Again, all this is to ground us in the reality of chess. Of all the kids who participated in the Costa Rican Junior and Children’s Championship, the Pan American Championship (a few years ago), only Sión Galaviz won the silver medal by tiebreaker. The rest, if any, were in the top ten. But later, some of these kids showed up in similar championships in the United States and ended up in the final table. But we don’t talk about this, we don’t say anything because it’s not politically correct and because we probably don’t want to discourage the kids.

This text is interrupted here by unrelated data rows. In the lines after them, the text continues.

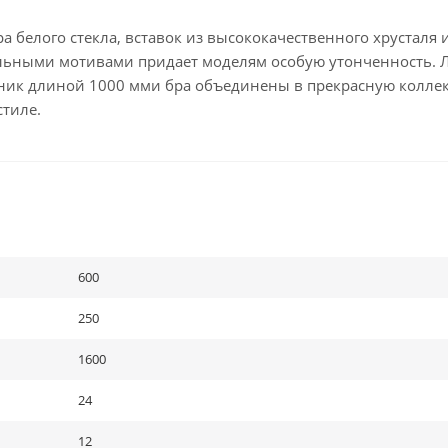
ра белого стекла, вставок из высококачественного хрусталя 
тельными мотивами придает моделям особую утонченность. 
ьник длиной 1000 мми бра объединены в прекрасную колле
тиле.
600
250
1600
24
12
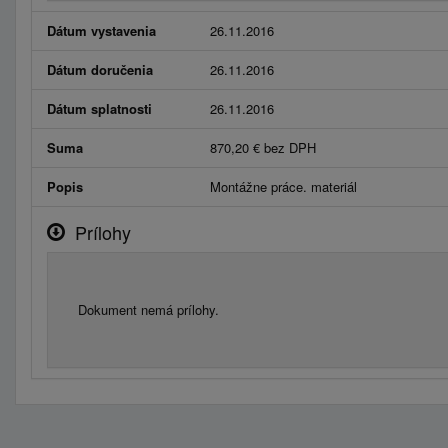
Dátum vystavenia
26.11.2016
Dátum doručenia
26.11.2016
Dátum splatnosti
26.11.2016
Suma
870,20 € bez DPH
Popis
Montážne práce. materiál
Prílohy
Dokument nemá prílohy.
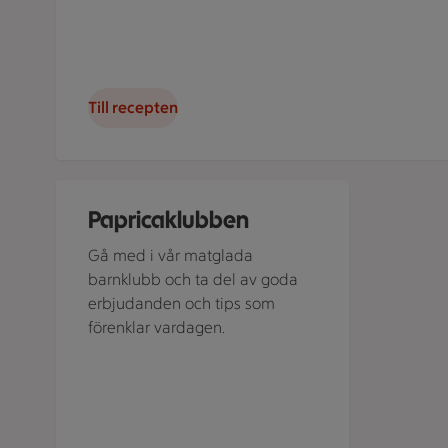
Till recepten
Paprica-klubben. Grönis, Gulis och Rödis.
Papricaklubben
Gå med i vår matglada
barnklubb och ta del av goda
erbjudanden och tips som
förenklar vardagen.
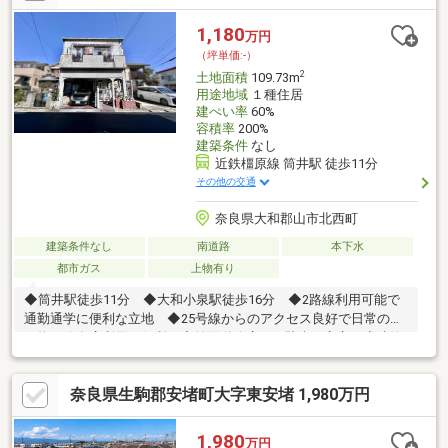
です。■ＪＲ大和小泉駅まで徒歩約９分（約７２０ｍ）。近鉄筒
井駅も徒歩約１７分（約１３０５ｍ）と２線利用可能です。 コ
1,180
万円
ンビニ徒歩約４分・スーパー徒歩約８分と、日常のお買い物にも
（坪単価:-）
便利な立地です。
2
土地面積
109.73m
用途地域
１種住居
建ぺい率
60%
容積率
200%
建築条件
なし
近鉄橿原線 筒井駅 徒歩11分
その他の交通
奈良県大和郡山市北西町
建築条件なし
南道路
本下水
都市ガス
上物有り
◆筒井駅徒歩11分 ◆大和小泉駅徒歩16分 ◆2路線利用可能で
通勤通学に便利な立地 ◆25号線からのアクセス良好で日常の買
い物や飲食店利用に便利 ◆前面道路広々で駐車も安心 ◆建築
条件ございません
奈良県生駒郡安堵町大字東安堵 1,980万円
1,980
万円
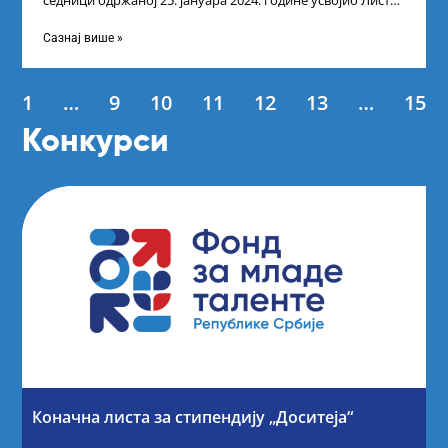
седници одржаној 25. јануара 2024. године усвојио Листу
коначних резултата по
Сазнај више »
1
…
9
10
11
12
13
…
15
Конкурси
Коначна листа за стипендију „Доситеја“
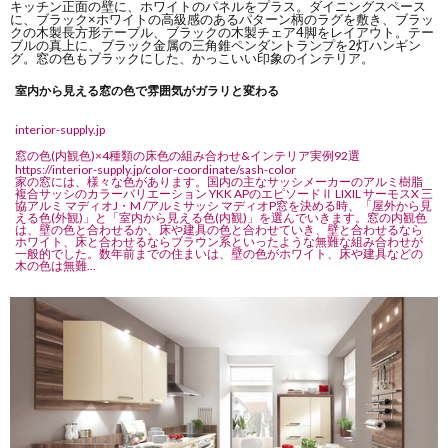
キッチン正面の壁に、ホワイトのパネルをプラス。ダイニングスペース
に、ブラック×ホワイトの高級感のあるパターン柄のラグを敷き、ブラッ
クの木製長方形テーブル、ブラックの木製チェア4脚をレイアウト。テー
ブルの真上に、ブラック金属の三角錐ペンダントランプを2灯ハンギン
グ。窓の色もブラックにした、かっこいい印象のインテリア。
室内から見える窓の色で雰囲気がガラリと変わる
interior-supply.jp
窓の色(内観色)×4種類の床色の組み合わせ&インテリア実例92選
https://interior-supply.jp/color-coordinate/sash-color
家の窓には、様々な色があります。国内の主なサッシメーカーのアルミ樹脂
複合サッシのカラーバリエーション YKK APのエピソードⅡ LIXIL サーモスX 三
協アルミ マディオJ・M /アルミサッシ マディオP窓を決める時、「屋外から見
える色(外観)」と「室内から見える色(内観)」を選んでいきます。窓の内観色
は、壁の色と合わせるか、床や建具の色と合わせていき、壁と合わせるなら
ホワイト、床と合わせるならブラウン系といったような無難な組み合わせが
一般的でした。数年前までの住まいは、壁の色がホワイト、床や建具などの
木の色は無難...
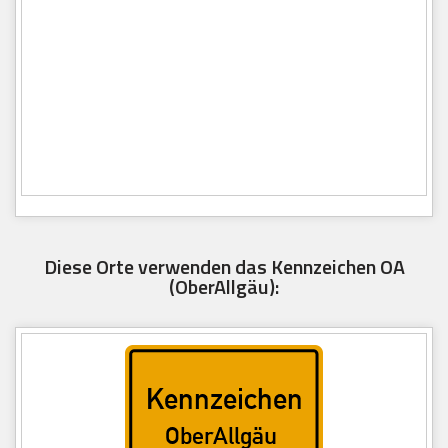
Diese Orte verwenden das Kennzeichen OA
(OberAllgäu):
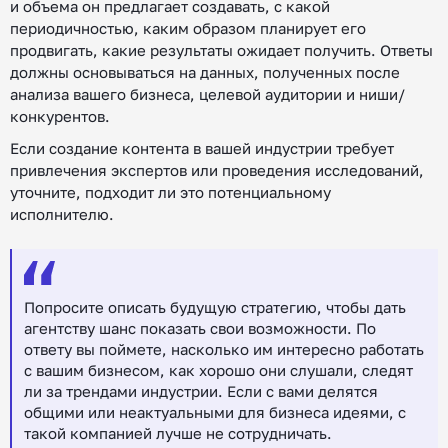
и объема он предлагает создавать, с какой
периодичностью, каким образом планирует его
продвигать, какие результаты ожидает получить. Ответы
должны основываться на данных, полученных после
анализа вашего бизнеса, целевой аудитории и ниши/
конкурентов.
Если создание контента в вашей индустрии требует
привлечения экспертов или проведения исследований,
уточните, подходит ли это потенциальному
исполнителю.
Попросите описать будущую стратегию, чтобы дать
агентству шанс показать свои возможности. По
ответу вы поймете, насколько им интересно работать
с вашим бизнесом, как хорошо они слушали, следят
ли за трендами индустрии. Если с вами делятся
общими или неактуальными для бизнеса идеями, с
такой компанией лучше не сотрудничать.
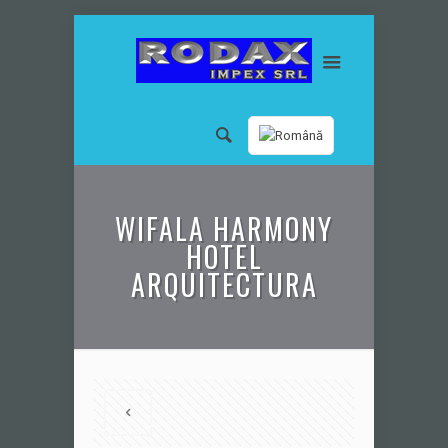
WIFALA HARMONY
HOTEL
ARQUITECTURA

The point is that there is a strange double standard in this country. We don’t talk about people with disabilities because it’s better to call them people with different abilities. It’s as if “people with disabilities” don’t talk about this reality that we always want to cover up. Mexicans and he constantly use euphemisms to show that we are sensitive, but this doesn’t necessarily help. In order to improve, we have to face the problem, and this is obviously not desired because we don’t like the reality. That’s why we use euphemisms over and over again.

And I only played chess, things in other areas are said openly. For example, in a video that circulated on the Internet a long time ago (but it works if it is about broadcasting Mexican football problems), six broadcasters, football experts (among them Hugo Sanchez) discussed the details of our losing team. One commentator said that Mexico was not ready to win any World Cup, and then they jumped. They told him that he was “small-minded”, “you have to have dreams”, “with this mentality we can’t go anywhere”, etc. But what the criticized commentator said was true: we are still far, far away from being a football power. If we play with the Brazilians, then we say that they are finally a traditional power, multiple world champions. If we get the Teutons, then we say that they are stronger. If we get the Jamaicans, we are afraid that they will be faster. Come on, they all have attributes that our team does not have. Then you don’t want to face reality, but continue to dream of winning, but you don’t do anything about it.

We dream of victory, but in reality there is nothing to prepare for it. We will not overcome our limitations, we think that Chicharito or Carlos Vela will come to solve the eternal crisis of a team that is a business and that qualified for the World Cup just to make the fans spend money supporting these losers. This is probably why people are so angry about the latest results, in fact, sometimes people call out “it’s our turn (to win)”, as if it were a spiritual command, as if divine justice exists and we already have to do this. But the truth is simple: they live in good wishes, not in reality. Hell is paved with good intentions.